Task directions >>
Which lines in the records below mention the word "only"? Copy each one out.

[Records from a data source]

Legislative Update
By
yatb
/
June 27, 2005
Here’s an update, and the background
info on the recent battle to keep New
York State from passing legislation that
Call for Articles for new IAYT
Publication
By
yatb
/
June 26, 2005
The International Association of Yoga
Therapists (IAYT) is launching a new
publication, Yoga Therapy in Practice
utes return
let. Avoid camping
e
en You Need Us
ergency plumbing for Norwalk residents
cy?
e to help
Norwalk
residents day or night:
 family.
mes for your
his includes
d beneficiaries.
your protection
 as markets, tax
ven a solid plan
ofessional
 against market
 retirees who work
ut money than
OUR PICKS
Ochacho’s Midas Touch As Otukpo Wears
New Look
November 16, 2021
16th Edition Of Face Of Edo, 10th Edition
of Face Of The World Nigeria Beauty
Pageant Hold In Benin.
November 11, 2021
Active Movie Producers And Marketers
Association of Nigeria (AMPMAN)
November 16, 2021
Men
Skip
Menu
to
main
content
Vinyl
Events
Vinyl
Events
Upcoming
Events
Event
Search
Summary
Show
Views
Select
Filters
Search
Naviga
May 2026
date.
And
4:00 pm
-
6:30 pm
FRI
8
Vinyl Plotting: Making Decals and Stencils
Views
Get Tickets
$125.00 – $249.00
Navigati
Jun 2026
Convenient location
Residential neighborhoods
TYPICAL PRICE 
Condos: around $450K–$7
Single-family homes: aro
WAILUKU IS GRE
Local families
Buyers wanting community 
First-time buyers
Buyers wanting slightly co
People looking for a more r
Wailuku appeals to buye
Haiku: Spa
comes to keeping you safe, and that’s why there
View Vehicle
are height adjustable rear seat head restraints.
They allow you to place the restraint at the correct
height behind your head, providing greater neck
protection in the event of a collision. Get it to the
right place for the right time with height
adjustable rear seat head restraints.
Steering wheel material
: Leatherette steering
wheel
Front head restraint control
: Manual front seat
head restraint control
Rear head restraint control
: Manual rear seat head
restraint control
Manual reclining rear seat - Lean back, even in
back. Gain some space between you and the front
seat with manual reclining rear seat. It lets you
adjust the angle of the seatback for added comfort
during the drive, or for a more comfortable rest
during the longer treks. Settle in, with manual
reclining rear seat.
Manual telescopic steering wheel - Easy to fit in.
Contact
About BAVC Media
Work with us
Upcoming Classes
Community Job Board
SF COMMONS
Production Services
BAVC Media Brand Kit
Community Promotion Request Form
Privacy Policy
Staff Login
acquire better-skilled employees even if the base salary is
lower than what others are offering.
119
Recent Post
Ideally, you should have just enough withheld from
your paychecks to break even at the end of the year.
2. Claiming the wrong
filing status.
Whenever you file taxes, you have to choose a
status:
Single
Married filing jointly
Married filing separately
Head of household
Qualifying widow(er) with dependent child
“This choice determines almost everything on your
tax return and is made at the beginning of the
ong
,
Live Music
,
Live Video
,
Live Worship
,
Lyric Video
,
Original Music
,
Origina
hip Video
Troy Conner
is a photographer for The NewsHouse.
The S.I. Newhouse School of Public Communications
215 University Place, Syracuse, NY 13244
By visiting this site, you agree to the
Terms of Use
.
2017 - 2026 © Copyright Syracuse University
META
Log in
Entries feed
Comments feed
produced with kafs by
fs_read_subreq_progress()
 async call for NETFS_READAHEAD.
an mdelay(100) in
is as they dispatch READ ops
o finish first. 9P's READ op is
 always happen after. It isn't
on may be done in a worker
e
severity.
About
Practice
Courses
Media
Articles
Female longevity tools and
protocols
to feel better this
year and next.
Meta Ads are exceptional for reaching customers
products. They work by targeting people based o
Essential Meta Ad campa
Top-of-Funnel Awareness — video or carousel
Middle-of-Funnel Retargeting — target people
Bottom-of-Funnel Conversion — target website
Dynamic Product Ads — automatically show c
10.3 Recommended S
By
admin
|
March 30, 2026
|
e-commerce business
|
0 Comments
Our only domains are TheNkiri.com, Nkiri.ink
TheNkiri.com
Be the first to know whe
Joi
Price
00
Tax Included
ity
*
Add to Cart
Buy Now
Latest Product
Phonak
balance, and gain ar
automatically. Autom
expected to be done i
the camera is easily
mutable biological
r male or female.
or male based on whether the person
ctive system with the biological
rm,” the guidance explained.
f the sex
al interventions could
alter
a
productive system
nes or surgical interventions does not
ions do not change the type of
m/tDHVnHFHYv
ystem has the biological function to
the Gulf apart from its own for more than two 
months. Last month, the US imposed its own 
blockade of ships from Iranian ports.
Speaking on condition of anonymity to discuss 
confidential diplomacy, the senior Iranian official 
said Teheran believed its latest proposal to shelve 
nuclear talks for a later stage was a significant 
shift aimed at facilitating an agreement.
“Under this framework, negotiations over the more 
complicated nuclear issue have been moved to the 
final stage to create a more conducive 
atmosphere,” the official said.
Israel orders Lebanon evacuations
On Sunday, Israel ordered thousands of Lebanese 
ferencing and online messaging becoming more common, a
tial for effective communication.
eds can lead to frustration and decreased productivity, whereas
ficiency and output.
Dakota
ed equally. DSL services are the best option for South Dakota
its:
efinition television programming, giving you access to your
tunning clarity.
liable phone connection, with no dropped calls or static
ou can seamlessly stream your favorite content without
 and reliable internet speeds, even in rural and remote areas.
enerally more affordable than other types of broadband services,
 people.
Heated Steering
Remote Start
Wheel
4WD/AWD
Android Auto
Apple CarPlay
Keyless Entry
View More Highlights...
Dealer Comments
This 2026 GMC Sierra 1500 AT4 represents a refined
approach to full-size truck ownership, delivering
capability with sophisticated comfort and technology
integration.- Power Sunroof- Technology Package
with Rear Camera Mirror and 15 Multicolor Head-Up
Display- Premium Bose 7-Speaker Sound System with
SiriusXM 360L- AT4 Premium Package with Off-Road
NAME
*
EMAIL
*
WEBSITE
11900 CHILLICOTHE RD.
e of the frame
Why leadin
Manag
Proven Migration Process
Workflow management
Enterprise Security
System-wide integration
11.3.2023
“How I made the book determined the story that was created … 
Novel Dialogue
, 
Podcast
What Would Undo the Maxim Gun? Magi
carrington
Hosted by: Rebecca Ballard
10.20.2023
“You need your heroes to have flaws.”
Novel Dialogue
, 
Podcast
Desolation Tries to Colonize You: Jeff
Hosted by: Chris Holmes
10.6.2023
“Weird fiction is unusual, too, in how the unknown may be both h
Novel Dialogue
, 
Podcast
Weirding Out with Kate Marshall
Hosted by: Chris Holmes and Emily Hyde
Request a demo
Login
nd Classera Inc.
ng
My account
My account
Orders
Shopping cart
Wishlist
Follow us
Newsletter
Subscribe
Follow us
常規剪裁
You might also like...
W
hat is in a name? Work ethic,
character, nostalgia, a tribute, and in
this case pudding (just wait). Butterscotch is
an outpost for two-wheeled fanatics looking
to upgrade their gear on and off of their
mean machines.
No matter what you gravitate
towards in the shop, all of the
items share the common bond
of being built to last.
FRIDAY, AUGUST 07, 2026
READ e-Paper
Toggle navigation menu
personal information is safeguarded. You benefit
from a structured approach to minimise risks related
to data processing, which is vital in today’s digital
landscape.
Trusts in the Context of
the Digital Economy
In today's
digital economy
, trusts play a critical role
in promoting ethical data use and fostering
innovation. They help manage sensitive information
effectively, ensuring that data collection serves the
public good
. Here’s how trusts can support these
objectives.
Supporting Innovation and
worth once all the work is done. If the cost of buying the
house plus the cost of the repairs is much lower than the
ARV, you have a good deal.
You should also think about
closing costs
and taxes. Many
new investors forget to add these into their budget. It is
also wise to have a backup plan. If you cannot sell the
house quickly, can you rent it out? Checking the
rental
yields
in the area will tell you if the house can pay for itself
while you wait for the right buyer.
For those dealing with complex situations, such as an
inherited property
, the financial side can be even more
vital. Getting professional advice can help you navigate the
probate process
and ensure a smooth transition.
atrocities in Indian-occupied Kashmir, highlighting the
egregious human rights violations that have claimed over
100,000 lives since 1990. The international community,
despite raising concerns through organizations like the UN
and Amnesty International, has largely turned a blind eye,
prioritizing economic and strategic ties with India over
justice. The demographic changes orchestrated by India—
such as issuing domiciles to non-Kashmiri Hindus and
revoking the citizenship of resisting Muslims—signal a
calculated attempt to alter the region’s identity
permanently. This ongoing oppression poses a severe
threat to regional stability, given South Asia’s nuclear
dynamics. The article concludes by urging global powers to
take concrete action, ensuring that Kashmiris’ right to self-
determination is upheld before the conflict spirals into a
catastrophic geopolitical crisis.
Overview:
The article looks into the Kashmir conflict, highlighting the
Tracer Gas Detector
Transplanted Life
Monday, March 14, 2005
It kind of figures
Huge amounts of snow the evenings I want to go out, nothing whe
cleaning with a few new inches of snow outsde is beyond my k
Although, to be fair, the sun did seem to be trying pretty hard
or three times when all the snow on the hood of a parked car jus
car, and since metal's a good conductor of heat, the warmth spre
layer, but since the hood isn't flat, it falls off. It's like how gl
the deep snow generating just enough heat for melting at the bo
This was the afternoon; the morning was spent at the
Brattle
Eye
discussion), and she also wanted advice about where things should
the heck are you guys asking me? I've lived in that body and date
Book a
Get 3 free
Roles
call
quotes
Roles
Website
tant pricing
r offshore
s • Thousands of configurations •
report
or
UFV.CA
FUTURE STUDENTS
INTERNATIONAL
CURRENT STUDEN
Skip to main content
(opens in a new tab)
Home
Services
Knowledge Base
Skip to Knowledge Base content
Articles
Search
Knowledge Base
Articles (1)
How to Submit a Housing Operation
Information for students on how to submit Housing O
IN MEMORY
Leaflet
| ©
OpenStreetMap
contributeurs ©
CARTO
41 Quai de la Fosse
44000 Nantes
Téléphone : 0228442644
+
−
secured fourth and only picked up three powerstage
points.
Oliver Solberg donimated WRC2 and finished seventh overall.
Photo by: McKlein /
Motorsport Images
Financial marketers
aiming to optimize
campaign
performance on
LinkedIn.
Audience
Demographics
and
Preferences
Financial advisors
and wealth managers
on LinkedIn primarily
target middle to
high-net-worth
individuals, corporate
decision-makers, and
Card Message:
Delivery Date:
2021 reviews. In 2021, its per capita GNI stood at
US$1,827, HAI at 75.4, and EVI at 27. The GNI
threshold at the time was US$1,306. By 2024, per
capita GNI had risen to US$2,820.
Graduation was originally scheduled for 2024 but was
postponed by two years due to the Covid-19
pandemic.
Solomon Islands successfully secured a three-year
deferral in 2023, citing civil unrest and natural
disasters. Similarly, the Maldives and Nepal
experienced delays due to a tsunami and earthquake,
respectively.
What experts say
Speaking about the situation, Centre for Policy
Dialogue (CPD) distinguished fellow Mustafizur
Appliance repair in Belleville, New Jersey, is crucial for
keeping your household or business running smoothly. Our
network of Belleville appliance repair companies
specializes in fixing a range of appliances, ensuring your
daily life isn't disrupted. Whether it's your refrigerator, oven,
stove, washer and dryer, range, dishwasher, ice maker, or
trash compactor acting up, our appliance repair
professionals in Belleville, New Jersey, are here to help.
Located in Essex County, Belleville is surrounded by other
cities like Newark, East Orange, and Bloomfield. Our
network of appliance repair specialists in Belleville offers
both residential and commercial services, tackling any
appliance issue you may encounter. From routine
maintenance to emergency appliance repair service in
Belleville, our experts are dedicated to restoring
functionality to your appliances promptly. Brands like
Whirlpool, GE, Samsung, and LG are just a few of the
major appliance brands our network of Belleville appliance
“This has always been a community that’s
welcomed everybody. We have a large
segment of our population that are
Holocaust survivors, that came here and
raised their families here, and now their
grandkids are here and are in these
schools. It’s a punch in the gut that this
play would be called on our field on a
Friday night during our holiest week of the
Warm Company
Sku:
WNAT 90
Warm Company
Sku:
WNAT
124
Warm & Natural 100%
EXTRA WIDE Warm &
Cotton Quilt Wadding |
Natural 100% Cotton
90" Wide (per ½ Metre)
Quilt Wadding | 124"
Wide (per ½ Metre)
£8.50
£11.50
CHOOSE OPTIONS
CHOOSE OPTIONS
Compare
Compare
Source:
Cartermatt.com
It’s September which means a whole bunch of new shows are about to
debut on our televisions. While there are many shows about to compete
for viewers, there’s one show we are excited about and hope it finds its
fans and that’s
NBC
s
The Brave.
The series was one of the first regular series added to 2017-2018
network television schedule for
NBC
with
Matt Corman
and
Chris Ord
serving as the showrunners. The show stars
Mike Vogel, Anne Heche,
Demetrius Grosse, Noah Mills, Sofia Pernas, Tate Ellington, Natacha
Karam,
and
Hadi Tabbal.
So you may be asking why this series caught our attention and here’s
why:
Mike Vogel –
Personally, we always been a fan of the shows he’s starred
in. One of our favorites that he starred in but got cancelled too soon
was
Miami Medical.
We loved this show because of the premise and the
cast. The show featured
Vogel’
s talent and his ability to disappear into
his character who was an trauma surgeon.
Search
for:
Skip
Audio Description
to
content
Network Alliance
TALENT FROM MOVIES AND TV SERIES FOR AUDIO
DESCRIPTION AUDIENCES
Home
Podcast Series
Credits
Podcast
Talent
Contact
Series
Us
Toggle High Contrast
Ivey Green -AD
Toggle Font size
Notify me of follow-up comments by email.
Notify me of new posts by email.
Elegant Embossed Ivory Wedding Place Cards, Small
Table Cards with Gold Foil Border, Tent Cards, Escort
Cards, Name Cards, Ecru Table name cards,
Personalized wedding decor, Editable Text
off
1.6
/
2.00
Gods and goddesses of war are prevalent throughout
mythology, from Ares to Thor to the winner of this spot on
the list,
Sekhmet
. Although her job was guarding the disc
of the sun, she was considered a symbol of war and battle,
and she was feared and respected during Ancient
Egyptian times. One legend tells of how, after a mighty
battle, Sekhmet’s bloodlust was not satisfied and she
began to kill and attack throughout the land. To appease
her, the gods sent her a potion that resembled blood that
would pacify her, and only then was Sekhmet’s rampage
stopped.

Your solution >>
Our only domains are TheNkiri.com, Nkiri.ink
secured fourth and only picked up three powerstage
would pacify her, and only then was Sekhmet’s rampage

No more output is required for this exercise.